Hierarchical Place Trees: Modeling Memory Hierarchy for Task parallelism, Yonghong Yan

Modern computer systems feature multiple homogeneous or heterogeneous computing units with deep memory hierarchies, and expect a high degree of thread-level parallelism from the software. Exploitation of data locality is critical to achieving scalable parallelism, but adds a significant dimension of complexity to performance optimization of parallel programs. This is especially true for programming models where locality is implicit and opaque to programmers. In this talk, we introduce the hierarchical place tree (HPT) model as a portable abstraction of hardware memory system for task parallelism. The HPT model supports co-allocation of data and computation at multiple levels of a memory hierarchy. It can be viewed as a generalization of concepts from the Sequoia and X10 programming models, resulting in capabilities that are not supported by either. Compared to Sequoia, HPT supports three kinds of data movement in a memory hierarchy, implicit access, explicit in-out parameters, and explicit asynchronous transfer, rather than just explicit data transfer between adjacent levels; as well as dynamic task scheduling rather than static task assignment. Compared to X10, HPT provides a hierarchical notion of places for both computation and data mapping.
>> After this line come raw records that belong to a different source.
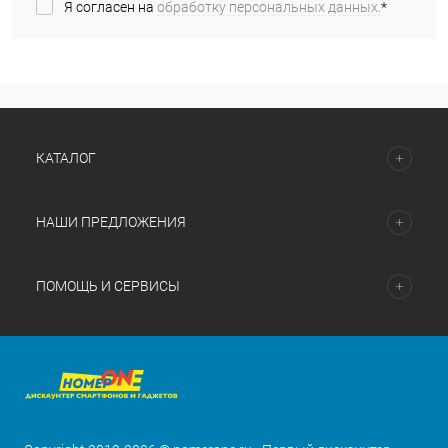
Я согласен на
обработку персональных данных.
*
КАТАЛОГ
НАШИ ПРЕДЛОЖЕНИЯ
ПОМОЩЬ И СЕРВИСЫ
Our prototype implementation of the HPT model uses the Habanero-Java (HJ) compiler and runtime system. Preliminary results on general-purpose multicore processors and GPU accelerators indicate that the HPT model can be a promising portable abstraction for future multicore processors. We expect better performance improvement in the current work-in-progress implementation using Habanero-C compiler and runtimes.